It seems as if everyone has an opinion about a controversial lateral that Seahawks quarterback Russell Wilson tossed to running back Mike Davis in the fourth quarter of the Eagles 24-10 loss Sunday night in Seattle. The Seahawks later scored a touchdown on the drive.
Eagles fans, livid that coach Doug Pederson didn't challenge what appeared to be an illegal forward pass, were backed up by Mike Pereira, the NFL's former vice president of officiating.
"It was forward and illegal since it was beyond the line," Pereira, who works as a rules analyst on FOX Sports, wrote on Twitter on Monday. "Forward or backward is judged by where the ball is when it leaves the passer's hand to where it first touched the ground or a player. Forget that Wilson tried to throw it backwards. It was tough to judge on the field by the officials, but the Eagles could have challenged and won."
But Seahawks coach Pete Carroll has remained adamant that Wilson's pass was indeed a lateral, and said on his 710 ESPN Seattle show that he even put in a call to famed astrophysicist Neil deGrasse Tyson to settle the debate once and for all.
"We're talking physics now. I'm serious. I'm going to get an explanation about why that was a backwards lateral so that everybody understands," Carroll said. "Because the ball was traveling at the speed that Russell was traveling."
On Tuesday night, Tyson finally weighed in on the play, appearing to call it a lateral thanks to "Galilean Transformation."

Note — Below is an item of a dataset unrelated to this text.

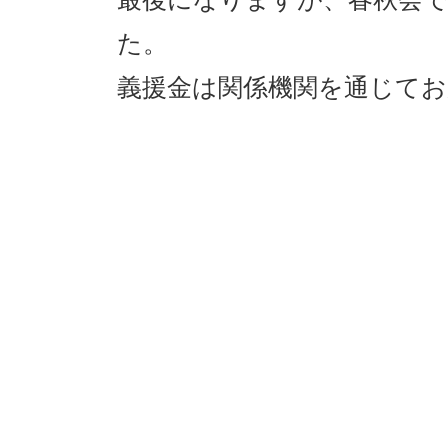
た。
義援金は関係機関を通じて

"In their reference frame, the ball went backwards," Tyson wrote on Twitter. "It's not their fault they ran forward faster than the ball."
Carroll certainly took Tyson's opinion favorably, writing on Twitter that "Science speaks!"
But not so fast.
For those not invested in the world of physics, Galilean transformations (sometimes referred to as Newtonian transformations) are a complex set of math equations that show how a person's frame of reference, including his or her direction of movement, influences how the person witnesses an event. Basically, think of it as a fancy way of saying optical illusion.

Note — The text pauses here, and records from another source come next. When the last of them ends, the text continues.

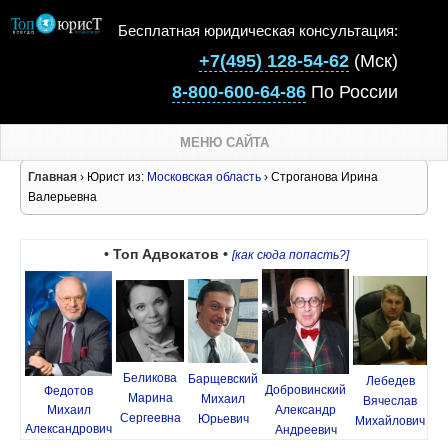
Бесплатная юридическая консультация:
+7(495) 128-54-62
(Мск)
8-800-600-64-86
По России
МЕНЮ САЙТА
Главная
› Юрист из:
Московская область
› Строганова Ирина
Валерьевна
• Топ Адвокатов •
[как сюда попасть?]
Беликова
Барщевский
Лебедев
Добровинский
Федотов
Марина
Михаил
Вячеслав
Михаил
Александр
Сергеевна
Юрьевич
Михайлович
Александрович
Андреевич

Tyson is saying that relative to both Wilson and Davis, the ball did travel backward, because they were both moving forward faster than the ball. But laterals in the NFL aren't judged relative to individual players; they're judged relative to the field, according to the NFL's own rules. Rule 3, Section 21, Article 5 of the league's rulebook states: "It is a backward pass if the yard line at which the ball is first touched by a player or the ground is parallel to or behind the yard line at which the ball leaves the passer's hand."
So according to the rules, Tyson appears to be contradicting Carroll and agreeing with Richard Di Dio, an associate professor of physics and mathematics at La Salle University, who told my colleague Tom Avril that the play was indeed an illegal forward pass.

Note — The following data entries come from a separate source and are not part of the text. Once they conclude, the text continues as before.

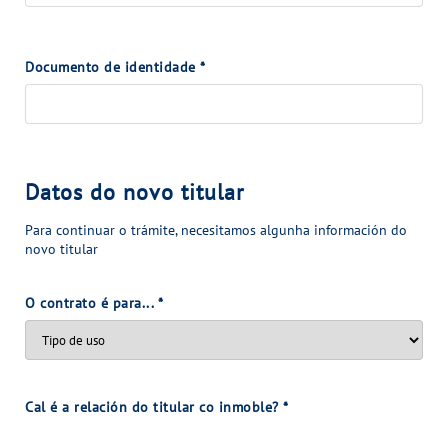
Documento de identidade
*
Datos do novo titular
Para continuar o trámite, necesitamos algunha información do
novo titular
O contrato é para...
*
Cal é a relación do titular co inmoble?
*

"You can't consider the ball's motion with respect to Wilson," Di Dio said. "It has to be with respect to the fixed markings on the field. It went forward."
Avril was able to calculate the velocities of the quarterback and the ball by slowing down video of the play to watch it one frame at a time. Here's what he found:
The NFL could decide to weigh in on the controversial play during its weekly review.